Attracted by a weak yen, Chinese tourists splashed out the equivalent of $3.7 billion in the third quarter.
However, Transport Minister Yasushi Kaneko said it was a “significant achievement” that overall visitors numbers had topped 40 million people for the first time.
“While the number of Chinese tourists in December decreased, we attracted a sufficient number of people from many other countries and regions to offset that,” he said, adding that there had been a “steep” increase in tourists from Europe, the United States and Australia.
“We also hope and want to make sure that Chinese visitors will return to us as soon as possible.”
The overall increase is partly due to government policies to promote attractions from Mount Fuji’s majestic slopes to shrines and sushi bars in more far-flung parts of the archipelago.
The government has set an ambitious target of reaching 60 million tourists annually by 2030.

- Overtourism -

However Japan’s biggest travel agency JTB forecasted that overall tourist numbers this year would be “slightly lower” compared to 2025 due to a decrease in demand from China and Hong Kong.
Nevertheless tourism income was expected to increase due to rising prices of items such as lodging and strong spending among visitors.

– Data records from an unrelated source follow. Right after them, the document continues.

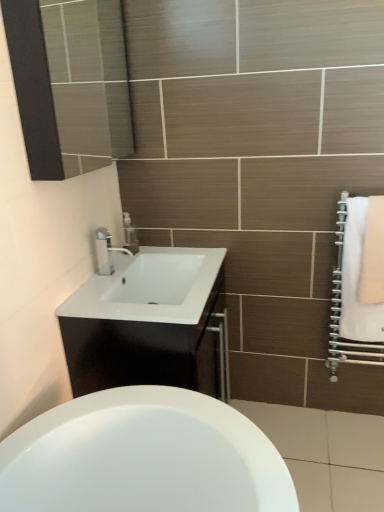 Question: Can you confirm if white soft towel at right, arranged as the second bath towel when viewed from the right, is smaller than white soft towel at right, the second bath towel viewed from the left?

Choices:
 (A) no
 (B) yes

Answer: (A)

Question: From a real-world perspective, is white soft towel at right, arranged as the first bath towel when viewed from the left, on top of white soft towel at right, the second bath towel viewed from the left?

Choices:
 (A) no
 (B) yes

Answer: (A)

Question: From the image's perspective, would you say white soft towel at right, arranged as the second bath towel when viewed from the right, is positioned over white soft towel at right, the second bath towel viewed from the left?

Choices:
 (A) no
 (B) yes

Answer: (A)

Question: Is white soft towel at right, arranged as the second bath towel when viewed from the right, bigger than white soft towel at right, the second bath towel viewed from the left?

Choices:
 (A) no
 (B) yes

Answer: (B)

Question: Is white soft towel at right, which appears as the 1th bath towel when viewed from the right, surrounded by white soft towel at right, arranged as the second bath towel when viewed from the right?

Choices:
 (A) no
 (B) yes

Answer: (B)

Question: Relative to clear plastic soap dispenser at upper center, is white soft towel at right, the second bath towel viewed from the left, in front or behind?

Choices:
 (A) behind
 (B) front

Answer: (B)

Question: Looking at the image, does white soft towel at right, which appears as the 1th bath towel when viewed from the right, seem bigger or smaller compared to clear plastic soap dispenser at upper center?

Choices:
 (A) small
 (B) big

Answer: (B)

Question: Does point (365, 280) appear closer or farther from the camera than point (129, 227)?

Choices:
 (A) farther
 (B) closer

Answer: (B)

Question: Considering the positions of white soft towel at right, the second bath towel viewed from the left, and clear plastic soap dispenser at upper center in the image, is white soft towel at right, the second bath towel viewed from the left, wider or thinner than clear plastic soap dispenser at upper center?

Choices:
 (A) wide
 (B) thin

Answer: (A)

Question: Is point (135, 229) positioned closer to the camera than point (360, 234)?

Choices:
 (A) farther
 (B) closer

Answer: (A)

Question: Looking at their shapes, would you say clear plastic soap dispenser at upper center is wider or thinner than white soft towel at right, arranged as the first bath towel when viewed from the left?

Choices:
 (A) thin
 (B) wide

Answer: (B)

Question: Based on their positions, is clear plastic soap dispenser at upper center located to the left or right of white soft towel at right, arranged as the second bath towel when viewed from the right?

Choices:
 (A) right
 (B) left

Answer: (B)

Question: Which is correct: clear plastic soap dispenser at upper center is inside white soft towel at right, arranged as the second bath towel when viewed from the right, or outside of it?

Choices:
 (A) inside
 (B) outside

Answer: (B)

Question: Is white glossy cabinet at center inside or outside of clear plastic soap dispenser at upper center?

Choices:
 (A) inside
 (B) outside

Answer: (B)

Question: Is white glossy cabinet at center in front of or behind clear plastic soap dispenser at upper center in the image?

Choices:
 (A) front
 (B) behind

Answer: (A) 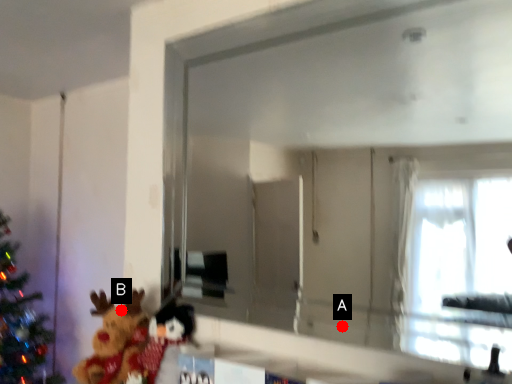 Question: Two points are circled on the image, labeled by A and B beside each circle. Among these points, which one is nearest to the camera?

Choices:
 (A) A is closer
 (B) B is closer

Answer: (A) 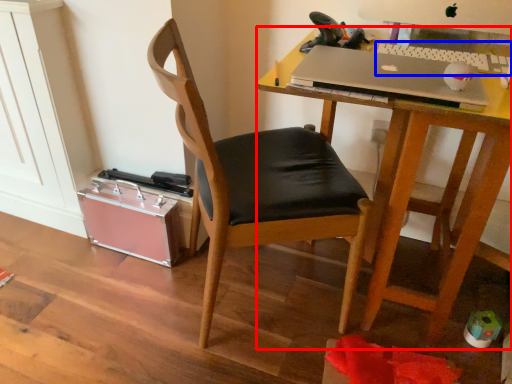 Question: Which of the following is the farthest to the observer, desk (highlighted by a red box) or laptop keyboard (highlighted by a blue box)?

Choices:
 (A) desk
 (B) laptop keyboard

Answer: (B) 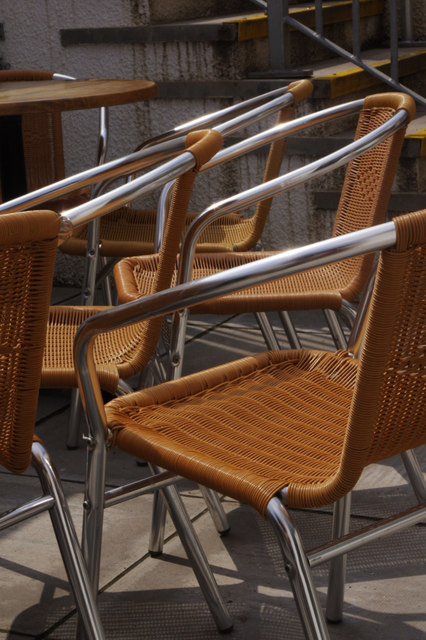 You are a GUI agent. You are given a task and a screenshot of the screen. Output one action in this format:
    pyautogui.click(x=<x>, y=<y>)
    Task: Click on the hand rails
    
    Given the screenshot: What is the action you would take?
    pyautogui.click(x=356, y=27) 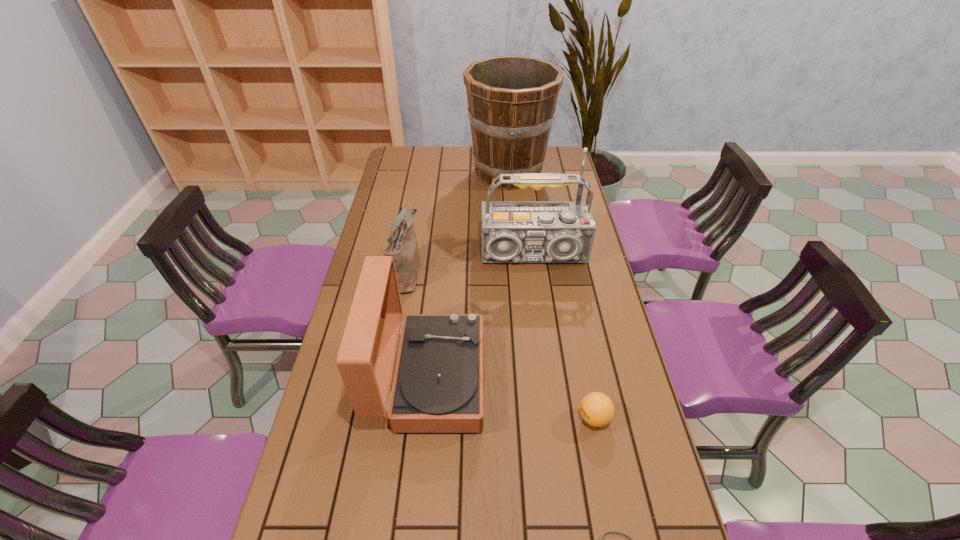 The image size is (960, 540). I want to click on vacant space that satisfies the following two spatial constraints: 1. on the front-facing side of the second tallest object; 2. on the face of the phonograph record, so click(550, 379).

I want to click on free space in the image that satisfies the following two spatial constraints: 1. on the front-facing side of the radio receiver; 2. on the face of the phonograph record, so click(x=550, y=379). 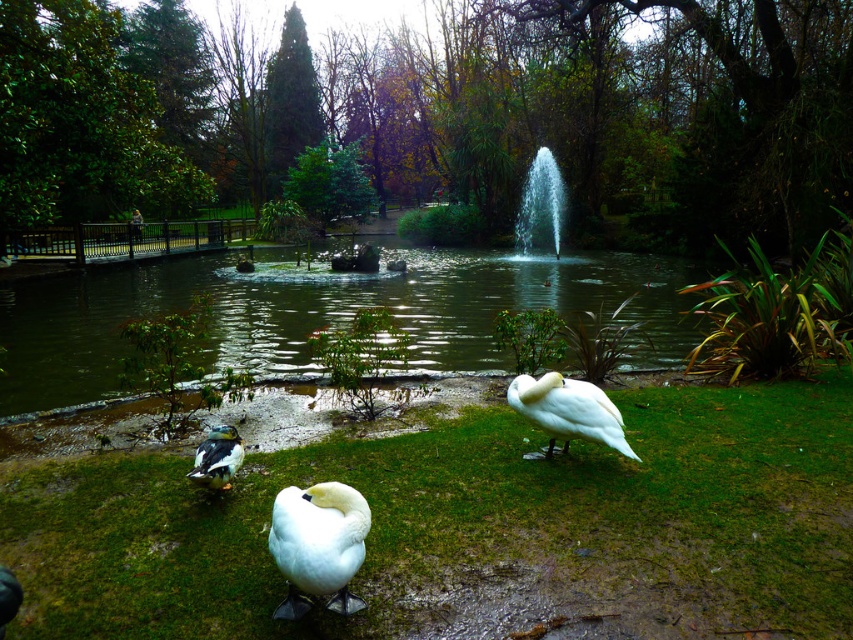 From the picture: Is green grass at lower center above white glossy swan at center?

No.

Is point (527, 448) behind point (602, 435)?

Yes, it is behind point (602, 435).

Which is behind, point (740, 467) or point (532, 420)?

The point (740, 467) is more distant.

The width and height of the screenshot is (853, 640). In order to click on green grass at lower center in this screenshot , I will do `click(473, 529)`.

In the scene shown: Who is higher up, green grassy lake at center or greenish-blue glossy duck at lower left?

green grassy lake at center is above.

Is point (480, 285) more distant than point (215, 426)?

Yes, point (480, 285) is farther from viewer.

The height and width of the screenshot is (640, 853). What do you see at coordinates (323, 310) in the screenshot? I see `green grassy lake at center` at bounding box center [323, 310].

Identify the location of green grassy lake at center. The height and width of the screenshot is (640, 853). (323, 310).

Who is taller, white glossy swan at center or brushed metal bench at left?

Standing taller between the two is brushed metal bench at left.

Is white glossy swan at center thinner than brushed metal bench at left?

Correct, white glossy swan at center's width is less than brushed metal bench at left's.

Locate an element on the screen. This screenshot has width=853, height=640. white glossy swan at center is located at coordinates (567, 410). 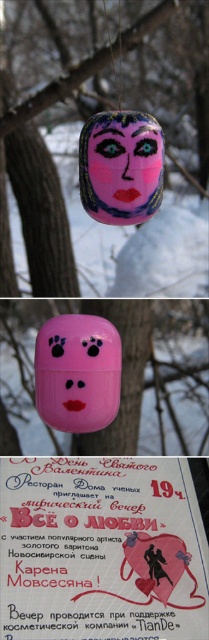 You are standing in front of the image and want to touch both points. Which point should you reach for first, point (34, 102) or point (94, 406)?

You should reach for point (34, 102) first because it is closer to you than point (94, 406), which is further away.

Based on the photo, you are an interior designer planning to place the slightly glossy wood at upper center and the pink matte toy at center on a shelf. Which object should you place first if you want to follow the rule of placing larger items before smaller ones?

The slightly glossy wood at upper center is larger in size than the pink matte toy at center, so you should place the slightly glossy wood at upper center first. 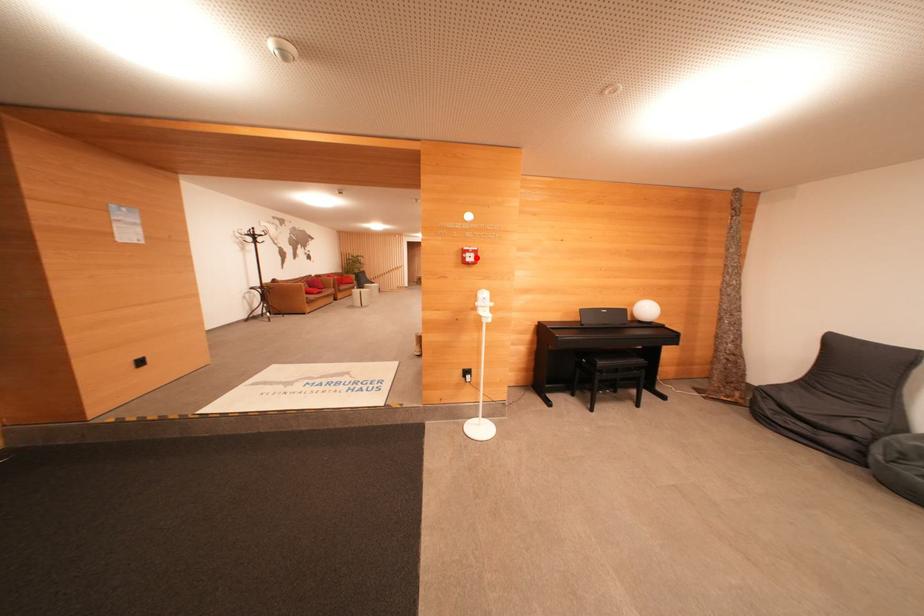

It added that due to an uptick in repeat visitors to Japan, the places people want to visit are shifting from large cities to rural areas.
Authorities say they want to spread sightseers more evenly around the country, as complaints of overcrowding in hotspots like Kyoto grow.
As in other global tourist magnets like Venice in Italy, there has been growing pushback from residents in the ancient capital.
The tradition-steeped city, just a couple of hours from Tokyo on the bullet train, is famed for its kimono-clad geisha performers and increasingly crowded Buddhist temples.
Locals have complained of disrespectful tourists harassing the geisha in a frenzy for photos, as well as causing traffic congestion and littering.
Elsewhere, exasperated officials have taken steps to improve visitors, including introducing an entry fee and a daily cap on the number of hikers climbing Mount Fuji.
A barrier was briefly erected outside a convenience store in 2024 to stop people standing in the road to photograph a view of the snow-capped volcano that had gone viral.